A good way to begin synthesizing your own with your sources’ ideas for an essay draft is to consider how you integrate ideas into a conversation. When you’re discussing a topic with a few friends, you might refer to others’ ideas with phrases such as these: “When I was watching the news, I heard them say that . . . ,” “I read in The Atlantic online that. . .,” “Jamal told me that . . . .” It’s quite standard to use sentences such as these to refer to others’ ideas within the flow of conversation. It’s the same in drafting an essay. Ask yourself if you were speaking this aloud in conversation, how would you introduce others’ ideas to your listeners? What information would you give them to help them understand who the author was and why the views presented are worth referencing? After giving this information, how would you then link it back to the point you were trying to make? Just as you do this in a conversation when you refer to another’s ideas, you also need to do this in your writing.
Yet even though ideas need to blend in a conversation, the source of each idea needs to be totally clear. While you’re synthesizing your own thoughts with your research, you still need to clarify and differentiate between your own ideas and your sources’ ideas. Part of your job is to help your reader understand exactly which information and what ideas came from whom. When you’re drafting a research essay, then, synthesizing your ideas with your sources’ ideas is like making a minestrone vegetable soup—all of the flavorings blend together, even though you still see distinct pieces of tomato, zucchini, beans, pasta, and whatever else you’ve included. If you don’t identify the source of each idea, then you have a blended soup like carrot soup—you cannot differentiate the ingredients, so no one knows which idea belongs to whom.

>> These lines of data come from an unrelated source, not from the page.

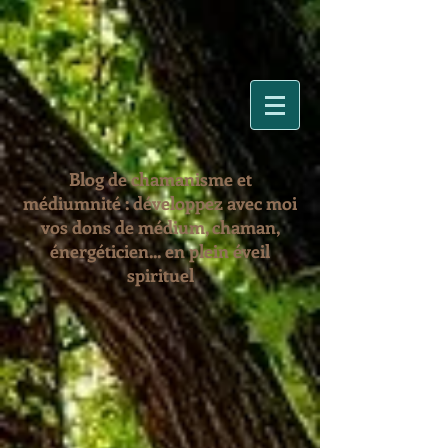
Blog de chamanisme et
médiumnité : développez avec moi
vos dons de médium, chaman,
énergéticien... en plein éveil
spirituel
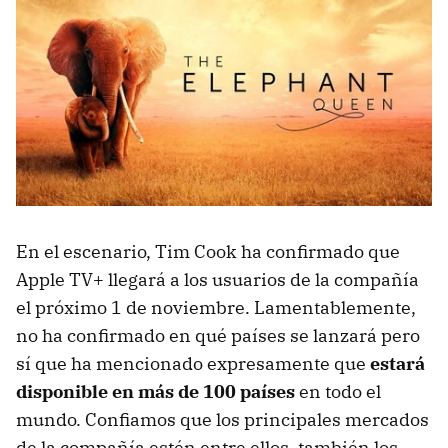
En el escenario, Tim Cook ha confirmado que
Apple TV+ llegará a los usuarios de la compañía
el próximo 1 de noviembre. Lamentablemente,
no ha confirmado en qué países se lanzará pero
sí que ha mencionado expresamente que
estará
disponible en más de 100 países
en todo el
mundo. Confiamos que los principales mercados
de la compañía estén entre ellos, también los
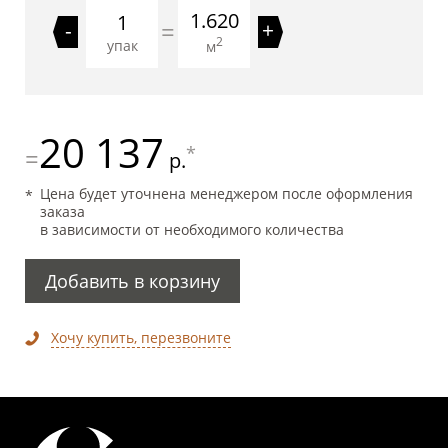
1.620
=
-
+
2
упак
м
20 137
*
=
р.
Цена будет уточнена менеджером после оформления
заказа
в зависимости от необходимого количества
Добавить в корзину
Хочу купить, перезвоните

Another food analogy may help you synthesize ideas in a research essay—a “source sandwich.” Whether you use a direct quotation, paraphrase, or summary, a source sandwich helps you distinguish source material from your own ideas and explain how that source material fits into your argument. A source sandwich includes a transition to introduce the source, an attribution to actually move into the material from the source, and an in-text citation that connects to the full citation material at the end. It also includes your own thoughts in the most important bottom piece of bread which holds all of the rest. The bottom of the sandwich synthesizes the source material by explaining how it fits into your argument, supports your topic sentence, and supports your working thesis. Use the source sandwich convention to synthesize material from sources into your own writing so that your source’s information complements your own ideas with supporting evidence.
The Source sandwich
|Transition into the source. The transition sometimes is a word such as “and” or “but” to show how the source’s idea links with other ideas in the paragraph and unit of support. A transition integrates the new idea with its surrounding ideas, and shows how the new idea fits into the structure of your logical argument to support the assertion in your thesis and topic sentence.
|A signal phrase is an attribution that states whose idea this is, such as “according to Smith,” “Smith states that,” or “a 2020 study revealed that.” It mentions a source and contains a verb.

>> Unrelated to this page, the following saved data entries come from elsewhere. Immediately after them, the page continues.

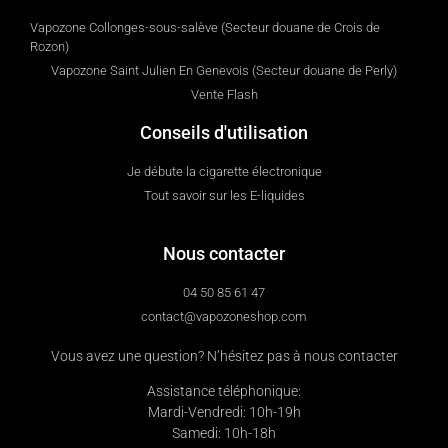
Vapozone Collonges-sous-salève (Secteur douane de Crois de
Rozon)
Vapozone Saint Julien En Genevois (Secteur douane de Perly)
Vente Flash
Conseils d'utilisation
Je débute la cigarette électronique
Tout savoir sur les E-liquides
Nous contacter
04 50 85 61 47
contact@vapozoneshop.com
Vous avez une question? N’hésitez pas à nous contacter
Assistance téléphonique:
Mardi-Vendredi: 10h-19h
Samedi: 10h-18h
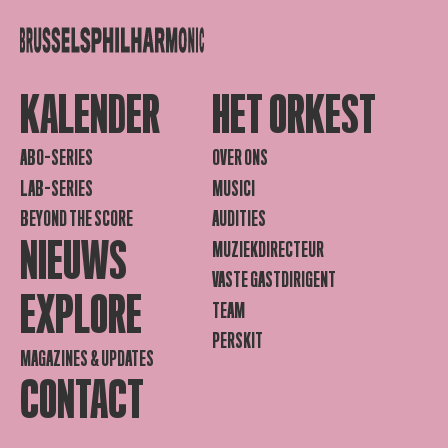
KALENDER
HET ORKEST
ABO-SERIES
OVER ONS
LAB-SERIES
MUSICI
BEYOND THE SCORE
AUDITIES
NIEUWS
MUZIEKDIRECTEUR
VASTE GASTDIRIGENT
EXPLORE
TEAM
PERSKIT
MAGAZINES & UPDATES
CONTACT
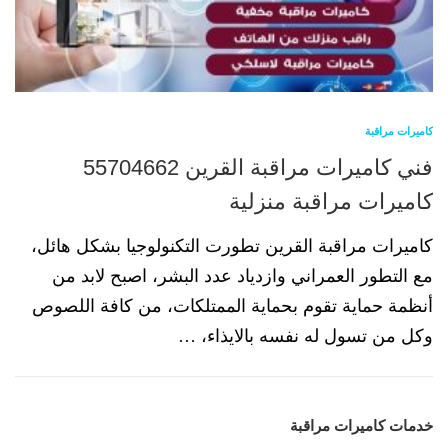
كاميرات مراقبة
فني كاميرات مراقبة القرين 55704662
كاميرات مراقبة منزلية
كاميرات مراقبة القرين تطورت التكنولوجيا بشكل هائل،
مع التطور العمراني وازدياد عدد البشر، اصبح لابد من
أنظمة حماية تقوم بحماية الممتلكات، من كافة اللصوص
وكل من تسول له نفسه بالايذاء، …
خدمات كاميرات مراقبة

|The source’s idea comes after the signal phrase. This content of this idea can be offered in a direct quotation, paraphrase, or summary.

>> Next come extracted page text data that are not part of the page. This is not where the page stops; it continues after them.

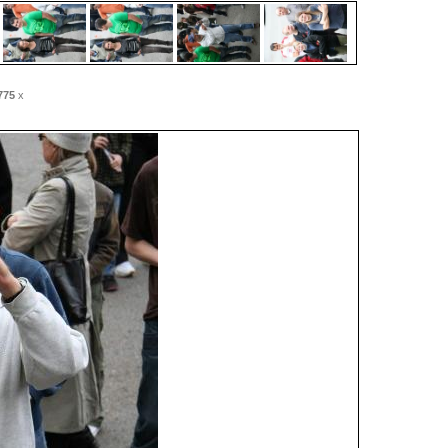
775
x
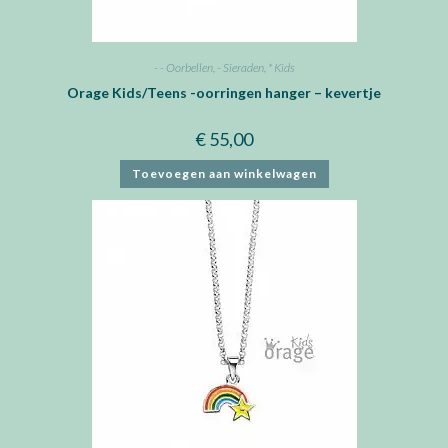
- - Oorbellen
,
- Sieraden
,
* Kids
Orage Kids/Teens -oorringen hanger – kevertje
€
55,00
Toevoegen aan winkelwagen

|The in-text citation signals the end of the idea from that particular source. It connects to the fuller citation at the end of the essay, in the Works Cited list, so that a reader can actually find and read the original source of the idea.
|A general rule is that your comments on a source’s idea should be as long or longer as the quotation, paraphrase, or summary itself. In other words, the bottom bread of the sandwich needs to be substantial enough to hold the sandwich’s contents. But referring to the length of the comment is just one way of saying that you need to offer your own interpretation of and comments about the source’s idea. Explain the source’s relevance to your topic sentence and thesis ideas. Illustrate how the source’s idea relates to your own conceptual framework or overall structure of ideas in the essay.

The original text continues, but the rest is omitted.